From the start to the end of collection, the average value measured once per hour with a light scattering type airborne particle counter is 40000 pieces / ft ³ at 0.5 μm at collection point 1 and 0.5 μm at collection point 2 Was 220,000 pieces / ft ³ , and the extrusion machine was in operation during the collection.

  SEM observation of the collected membrane filter revealed that there was no damage to the filter hole even with a filter with a pore size of 0.8 μm, and particles that were observed with each of the membrane filters with a pore size of 8 μm and 0.8 μm at the collection point 1 outside the clean unit. There were many, and the tendency that there were few particles was confirmed in the collection location 2 in a clean unit. Table 1 shows the results of calculating the number of particles of 10 μm or more in the environment from the results of observing five 8 μm pore size membrane filters at SEM observation magnification of 500 times.

表１の結果より、パーティクルカウンターでの測定結果でもパーティクル数が多い捕集箇所１は捕集箇所２に比較し、ＳＥＭ観察でも多くのパーティクルが観察され、その差異は明らかだった。

From the results shown in Table 1, in the measurement result with the particle counter, the collection point 1 having a large number of particles was compared with the collection point 2 and more particles were observed in the SEM observation, and the difference was clear.

  Of the particles collected on the filter by the EDX attached to the SEM, the element is about 3 particles each of 10 μm or more on the 8 μm pore size membrane filter and 1 μm or more on the 0.8 μ membrane pore size filter. Table 2 shows the results of the analysis.

表２の結果より、パーティクルの種類は、捕集箇所１では酸化鉄、Ｎａ、Ａｌ、Ｓｉ等他の元素を多数含む無機物あるいは無機物と有機物が複合したパーティクルが多いが、捕集箇所２ではほとんどが有機物で、形状から樹脂と推定され、その種類が異なることがわかった。

From the results of Table 2, the type of particles is mostly at the collection point 1, but there are many particles containing a large number of other elements such as iron oxide, Na, Al, Si, etc., or a combination of inorganic and organic substances. Was an organic substance, and it was estimated that it was a resin from its shape.

  Table 3 shows the results of ion chromatograph measurements on the collected water in the impinger.

表３の結果より、捕集箇所１と２とではケミカルフィルター等の対策を施していないため、捕集箇所１と２との両方でＮＨ₄イオンやＳＯ₄イオンの濃度が高く、イオン濃度にはほとんど違いがないことがわかった。
＜実施例２＞
クラス１００のダウンフロー式クリーンルーム内のカラーフィルター製造ライン内にお
いて、捕集箇所１（床からの高さ４５ｃｍ）、捕集箇所２（床からの高さ１３５ｃｍ）の２箇所で図１に示す大気中汚染物質捕集装置を設置した。
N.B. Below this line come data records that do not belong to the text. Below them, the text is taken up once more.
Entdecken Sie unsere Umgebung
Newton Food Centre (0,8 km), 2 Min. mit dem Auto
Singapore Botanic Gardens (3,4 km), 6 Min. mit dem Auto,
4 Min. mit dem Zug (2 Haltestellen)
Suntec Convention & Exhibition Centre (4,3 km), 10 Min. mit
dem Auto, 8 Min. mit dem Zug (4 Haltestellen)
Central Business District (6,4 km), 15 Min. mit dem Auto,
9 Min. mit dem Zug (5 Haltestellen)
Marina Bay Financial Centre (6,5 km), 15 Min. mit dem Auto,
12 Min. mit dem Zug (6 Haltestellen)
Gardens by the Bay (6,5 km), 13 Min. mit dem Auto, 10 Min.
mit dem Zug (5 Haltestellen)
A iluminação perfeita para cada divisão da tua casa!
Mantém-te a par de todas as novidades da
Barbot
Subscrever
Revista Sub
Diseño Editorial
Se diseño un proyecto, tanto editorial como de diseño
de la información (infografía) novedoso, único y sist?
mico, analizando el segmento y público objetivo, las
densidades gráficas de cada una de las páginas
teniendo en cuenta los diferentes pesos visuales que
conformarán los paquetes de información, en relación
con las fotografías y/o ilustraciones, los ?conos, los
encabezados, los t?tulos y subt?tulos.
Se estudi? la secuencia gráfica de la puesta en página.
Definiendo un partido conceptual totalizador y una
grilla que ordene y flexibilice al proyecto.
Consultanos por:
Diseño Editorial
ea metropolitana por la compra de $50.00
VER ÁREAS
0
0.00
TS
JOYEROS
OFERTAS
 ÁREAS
なお、捕集箇所２の近傍にはスポット用ＮＨ₄用ケミカルフィルターが設置されている。

From the results in Table 3, since no countermeasures such as chemical filters are applied at collection points 1 and 2, the concentration of NH ₄ ions and SO ₄ ions at both collection points 1 and 2 is high, and the ion concentration is Found almost no difference.
<Example 2>
In the color filter production line in a class 100 down-flow clean room, the atmosphere shown in FIG. 1 at two locations, a collection location 1 (height 45 cm from the floor) and a collection location 2 (height 135 cm from the floor). A medium pollutant trap was installed. A spot NH ₄ chemical filter is installed in the vicinity of the collection point 2.
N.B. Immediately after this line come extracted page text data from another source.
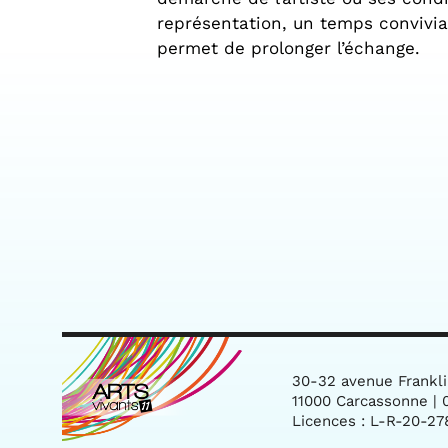
représentation, un temps convivial
permet de prolonger l’échange.
30-32 avenue Frankl
11000 Carcassonne | 0
Licences : L-R-20-27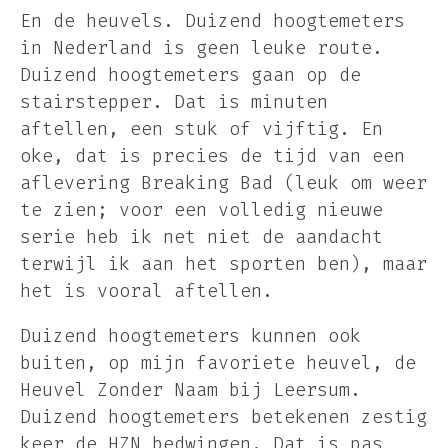
En de heuvels. Duizend hoogtemeters
in Nederland is geen leuke route.
Duizend hoogtemeters gaan op de
stairstepper. Dat is minuten
aftellen, een stuk of vijftig. En
oke, dat is precies de tijd van een
aflevering Breaking Bad (leuk om weer
te zien; voor een volledig nieuwe
serie heb ik net niet de aandacht
terwijl ik aan het sporten ben), maar
het is vooral aftellen.
Duizend hoogtemeters kunnen ook
buiten, op mijn favoriete heuvel, de
Heuvel Zonder Naam bij Leersum.
Duizend hoogtemeters betekenen zestig
keer de HZN bedwingen. Dat is pas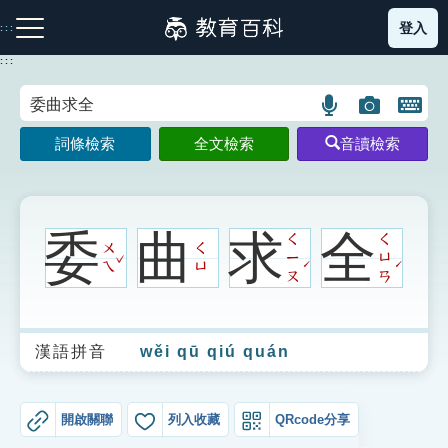
跳
登入
:::
到
主
:::
要
內
語
圖
開
容
注音索引圖示
筆畫索引圖示
部首索引表圖示
言
片
啟
詞條檢索
全文檢索
音讀檢索
搜
搜
鍵
尋
尋
盤
圖
圖
圖
示
示
示
委
曲
求
全
ㄑ
ㄑ
ㄨ
ㄑ
ˇ
ㄧ
ㄩ
ˊ
ˊ
ㄟ
ㄩ
ㄡ
ㄢ
網站導覽
漢語拼音
wěi qū qiú quán
生字詞彙表
成語故事
開啟關聯
列入收藏
QRcode分享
  Each component constituting the atmospheric pollutant device was cleaned in advance in a class 100 clean room, placed in a clean bag, and impulse-sealed, and opened immediately before collection to assemble the device.
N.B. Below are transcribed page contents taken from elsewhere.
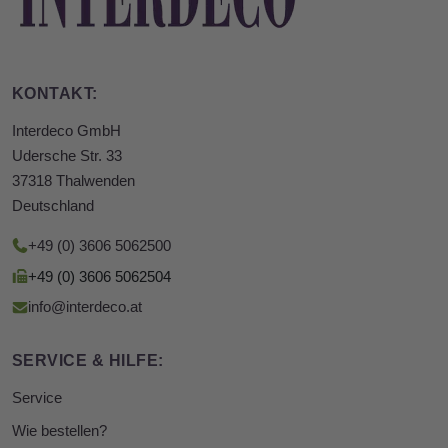
KONTAKT:
Interdeco GmbH
Udersche Str. 33
37318 Thalwenden
Deutschland
+49 (0) 3606 5062500
+49 (0) 3606 5062504
info@interdeco.at
SERVICE & HILFE:
Service
Wie bestellen?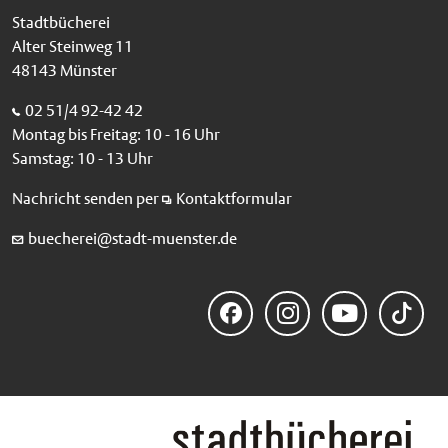
Stadtbücherei
Alter Steinweg 11
48143 Münster
02 51/4 92-42 42
Montag bis Freitag: 10 - 16 Uhr
Samstag: 10 - 13 Uhr
Nachricht senden per
Kontaktformular
buecherei@stadt-muenster.de
Faceb
Instag
YouTu
TikTo
ook
ram
be
k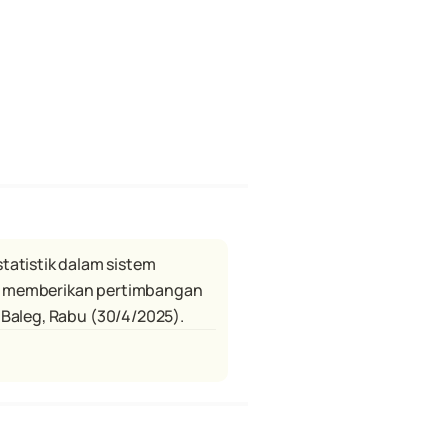
tistik dalam sistem 
, memberikan pertimbangan 
 Baleg, Rabu (30/4/2025).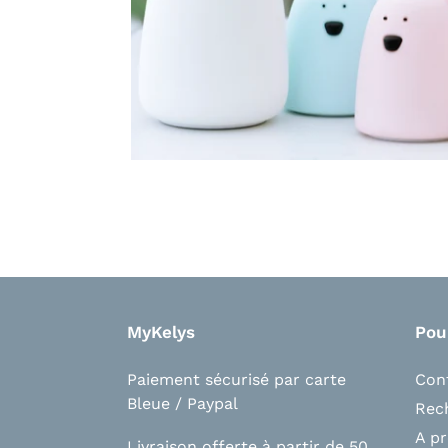
MyKelys
Pou
Paiement sécurisé par carte
Con
Bleue / Paypal
Rec
A p
Livraison offerte à partir de 50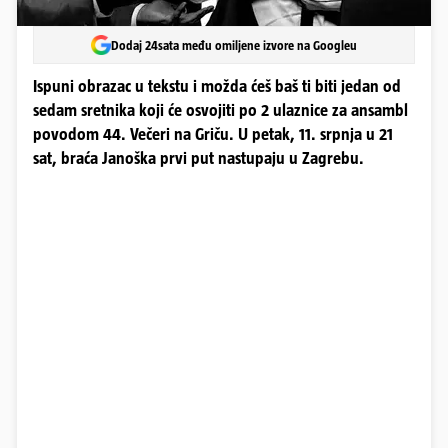
Dodaj 24sata među omiljene izvore na Googleu
Ispuni obrazac u tekstu i možda ćeš baš ti biti jedan od
sedam sretnika koji će osvojiti po 2 ulaznice za ansambl
povodom 44. Večeri na Griču. U petak, 11. srpnja u 21
sat, braća Janoška prvi put nastupaju u Zagrebu.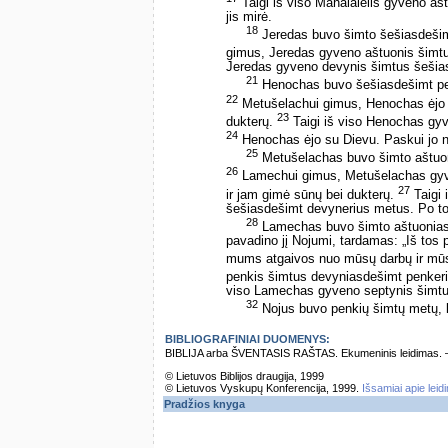
Taigi iš viso Mahalalelis gyveno a
jis mirė.
18
Jeredas buvo šimto šešiasdeši
gimus, Jeredas gyveno aštuonis šimtu
Jeredas gyveno devynis šimtus šešias
21
Henochas buvo šešiasdešimt pe
22
Metušelachui gimus, Henochas ėjo s
23
dukterų.
Taigi iš viso Henochas gyv
24
Henochas ėjo su Dievu. Paskui jo n
25
Metušelachas buvo šimto aštuon
26
Lamechui gimus, Metušelachas gyve
27
ir jam gimė sūnų bei dukterų.
Taigi 
šešiasdešimt devynerius metus. Po to 
28
Lamechas buvo šimto aštuonias
pavadino jį Nojumi, tardamas: „Iš tos
mums atgaivos nuo mūsų darbų ir mūs
penkis šimtus devyniasdešimt penkeri
viso Lamechas gyveno septynis šimtus
32
Nojus buvo penkių šimtų metų, 
BIBLIOGRAFINIAI DUOMENYS:
BIBLIJA arba ŠVENTASIS RAŠTAS. Ekumeninis leidimas. – Vi
© Lietuvos Biblijos draugija, 1999
© Lietuvos Vyskupų Konferencija, 1999.
Išsamiai apie leid
Pradžios knyga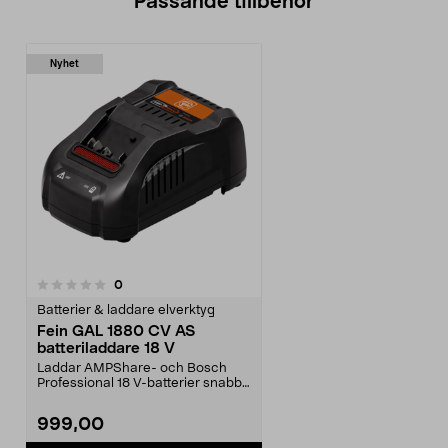
Passande tillbehör
Nyhet
recensioner
0
Batterier & laddare elverktyg
Fein GAL 1880 CV AS
batteriladdare 18 V
Laddar AMPShare- och Bosch
Professional 18 V-batterier snabbt
och smidigt. Fein ...
999,00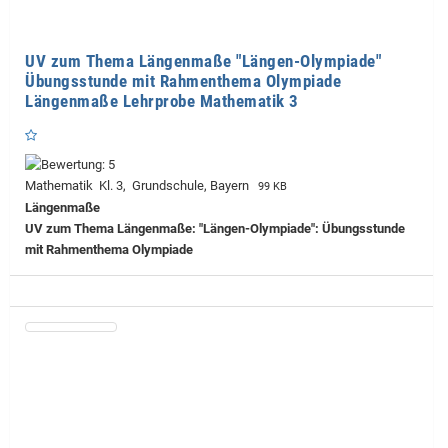
UV zum Thema Längenmaße "Längen-Olympiade"
Übungsstunde mit Rahmenthema Olympiade
Längenmaße Lehrprobe Mathematik 3
Mathematik Kl. 3, Grundschule, Bayern
99 KB
Längenmaße
UV zum Thema Längenmaße: "Längen-Olympiade": Übungsstunde
mit Rahmenthema Olympiade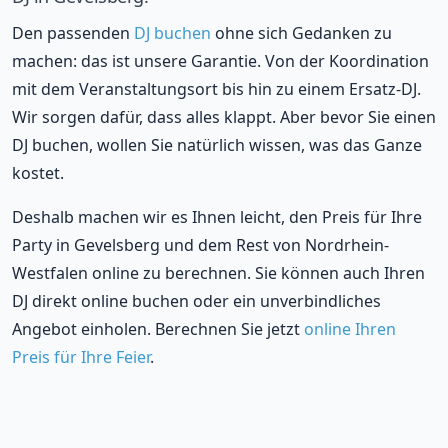
Den passenden
DJ buchen
ohne sich Gedanken zu
machen: das ist unsere Garantie. Von der Koordination
mit dem Veranstaltungsort bis hin zu einem Ersatz-DJ.
Wir sorgen dafür, dass alles klappt. Aber bevor Sie einen
DJ buchen, wollen Sie natürlich wissen, was das Ganze
kostet.
Deshalb machen wir es Ihnen leicht, den Preis für Ihre
Party in Gevelsberg und dem Rest von Nordrhein-
Westfalen online zu berechnen. Sie können auch Ihren
DJ direkt online buchen oder ein unverbindliches
Angebot einholen. Berechnen Sie jetzt
online Ihren
Preis für Ihre Feier
.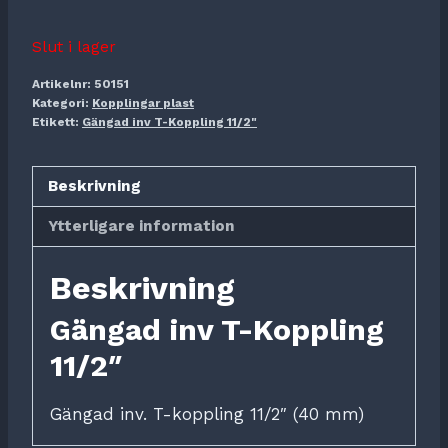
Slut i lager
Artikelnr:
50151
Kategori:
Kopplingar plast
Etikett:
Gängad inv T-Koppling 11/2"
Beskrivning
Ytterligare information
Beskrivning
Gängad inv T-Koppling
11/2″
Gängad inv. T-koppling 11/2″ (40 mm)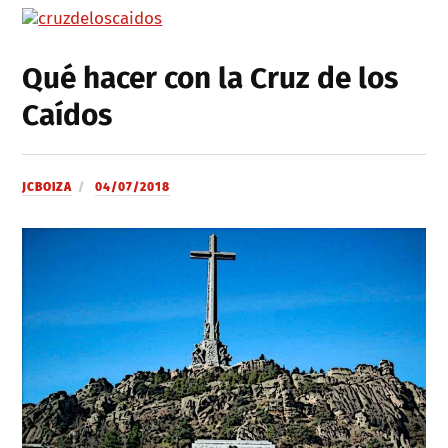
Qué hacer con la Cruz de los
Caídos
JCBOIZA
04/07/2018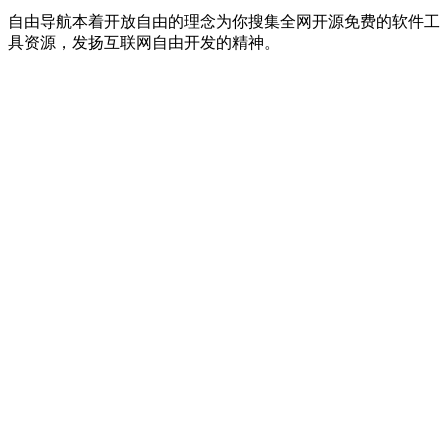
自由导航本着开放自由的理念为你搜集全网开源免费的软件工
具资源，发扬互联网自由开发的精神。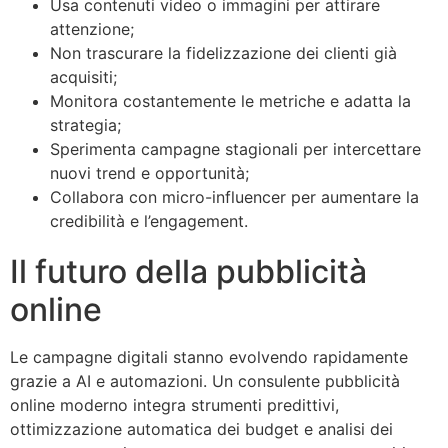
Usa contenuti video o immagini per attirare
attenzione;
Non trascurare la fidelizzazione dei clienti già
acquisiti;
Monitora costantemente le metriche e adatta la
strategia;
Sperimenta campagne stagionali per intercettare
nuovi trend e opportunità;
Collabora con micro-influencer per aumentare la
credibilità e l’engagement.
Il futuro della pubblicità
online
Le campagne digitali stanno evolvendo rapidamente
grazie a AI e automazioni. Un consulente pubblicità
online moderno integra strumenti predittivi,
ottimizzazione automatica dei budget e analisi dei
  A polycarbonate membrane filter 11 having a diameter of 25 mm and a hole diameter of 0.8 μm is set in the filter holder 12 on the upstream side of suction, and a polycarbonate membrane filter 13 having a diameter of 25 mm and a hole diameter of 0.2 μm is set in the downstream filter holder 14. 15, a 100 ml PFA impinger 19 with 50 ml of ultrapure water, a 100 ml PFA impinger 23 with 50 ml of ultrapure water, and a suction pump 26. The silicon tube 16, silicon tube 20, and silicon tube 24 were connected to each other. The suction port (inlet 33) of the top cover 34 has a diameter of 4.5 mm. Air pollutants are 2L / min. For 1 hour.

From the start to the end of the collection, when measured once per hour with a light scattering type airborne particle counter, on average, the collection point 1 is 3000 μm / ft ³ , and the collection point 2 is 0.3 μm. Was 90 pieces / ft ³ . During the collection, the device repeatedly started and stopped.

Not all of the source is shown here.